Does this run have a purpose (charity) or something. Or is it just a day on the water? 

And is lodging in Flamingo?

Thanks!


----------



## bermuda (Aug 22, 2010)

It just a fun run, no charity involved. No lodging in flamingo unless you are camping. The nearest lodging would be Florida City.


----------



## iMacattack (Dec 11, 2006)

I'm in however it's tentative. Wife, son and I are going to Islamorada end of august. But I want to make it none the less.


----------



## paint it black (Nov 3, 2007)

I'll probably stay in Islamorada and run over to Flamingo to make the run back with the crew.


----------



## iMacattack (Dec 11, 2006)

That is the best idea.
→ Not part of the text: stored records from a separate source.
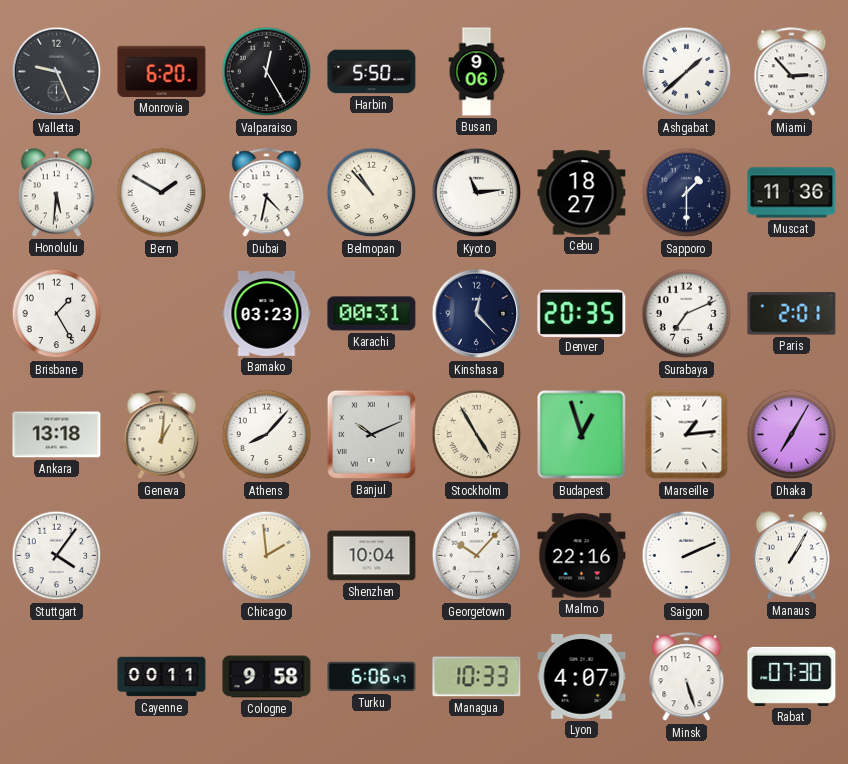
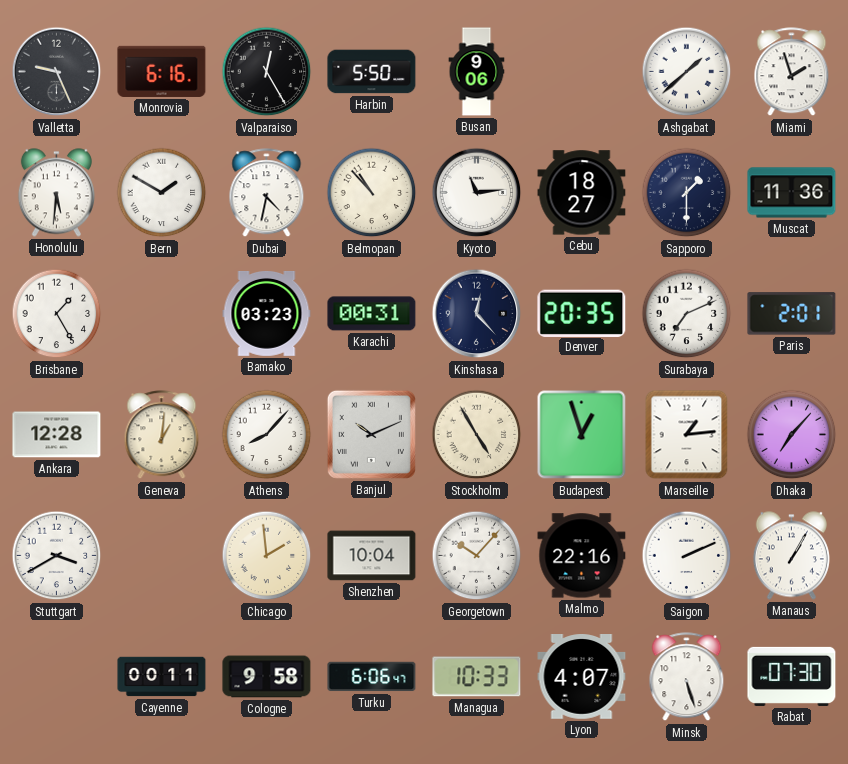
Monrovia: 6:20 -> 6:16
Miami: 2:53 -> 1:57
Ankara: 13:18 -> 12:28
Dhaka: 7:05 -> 7:07
Stuttgart: 4:06 -> 3:40
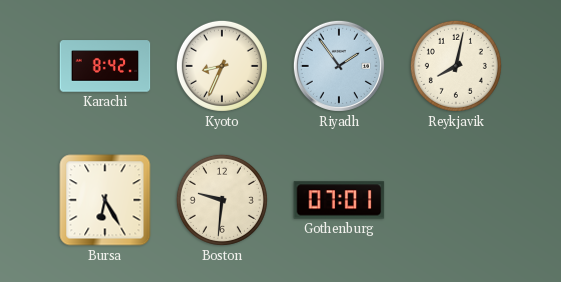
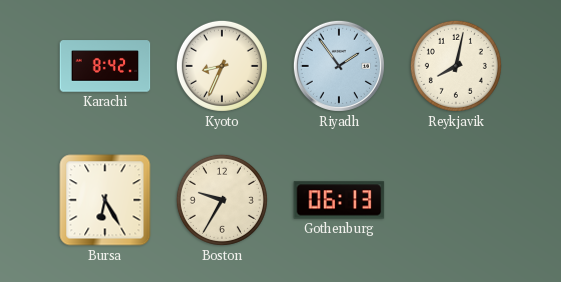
Boston: 9:31 -> 9:35
Gothenburg: 07:01 -> 06:13
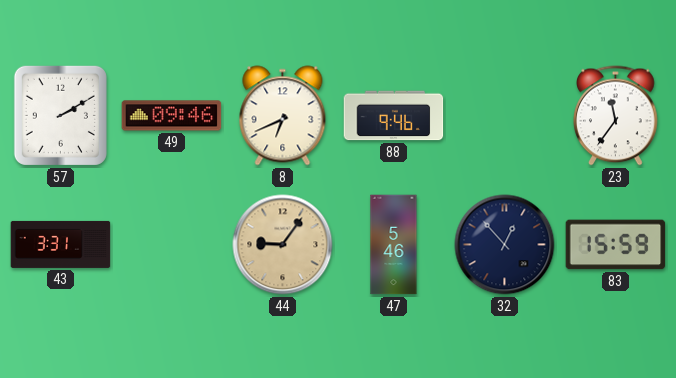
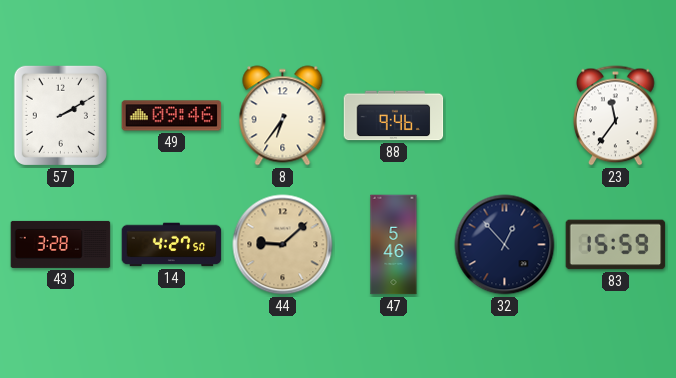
8: 6:41 -> 6:36
43: 3:31 -> 3:28
14: none -> 4:27
44: 9:06 -> 9:08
Did it last year and it was the best way to go.


----------



## mikeregas (Mar 15, 2013)

Is it "kid friendly"


----------



## Gramps (Nov 1, 2007)

> Is it "kid friendly"


The run or lodging? The run is just that, you run the backwaters from Flamingo to Islamorada. Lodging, well that lands more on your choice of where to say.


----------



## [email protected] (Aug 14, 2013)

How many miles is it? I ask because of fuel. Is there a fuel stop or should we take extra if the range on the boat isn't very far? What is the average running speed on the run?


----------



## iMacattack (Dec 11, 2006)

Kid friendly? Yup, check out my pictures from lest year.

http://forums.floridasportsman.com/showthread.php?71410-4th-Annual-Flamingo-to-Islamorada-Weekend-Trip-2012/page16

The run is about 25 miles. Takes about an hour plus depending on conditions. 

Cheers


----------



## brevard955 (Mar 14, 2013)

This sounds like the prime opportunity fo rme to get familiar with Flamingo and Fl Bay. I like the Islamorada lodging idea fore sure. Where are yall planning to stay? 

gh


----------



## paint it black (Nov 3, 2007)

Last time I did this run with everyone from here almost everyone stayed at the La Jolla. But I spent most of this spring staying at friends houses, or at the Kon Tiki resort. I really like the Kon Tiki and plan on staying there for this years trip. It's a really nice place, on the water with free dockage, right next to World Wide Sportsman. 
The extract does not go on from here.